◆ **Goal of the exercise**: Please copy the records below word for word, leaving out the pictures.

-------- Source information

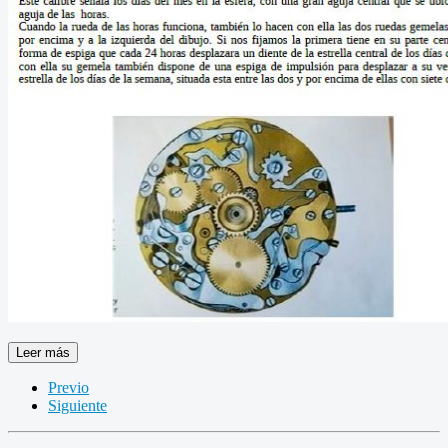
Leer más
Previo
Siguiente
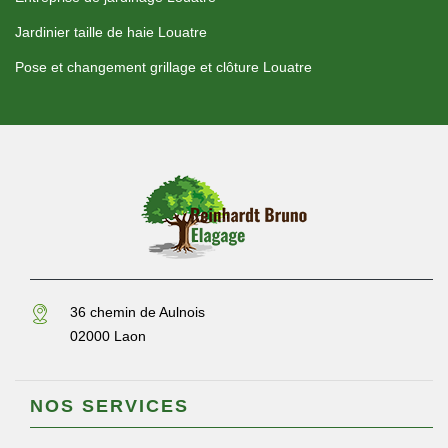
Jardinier taille de haie Louatre
Pose et changement grillage et clôture Louatre
36 chemin de Aulnois
02000 Laon
NOS SERVICES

----------------

◆ **Task output**:
Leer más
Previo
Siguiente
Jardinier taille de haie Louatre
Pose et changement grillage et clôture Louatre
36 chemin de Aulnois
02000 Laon
NOS SERVICES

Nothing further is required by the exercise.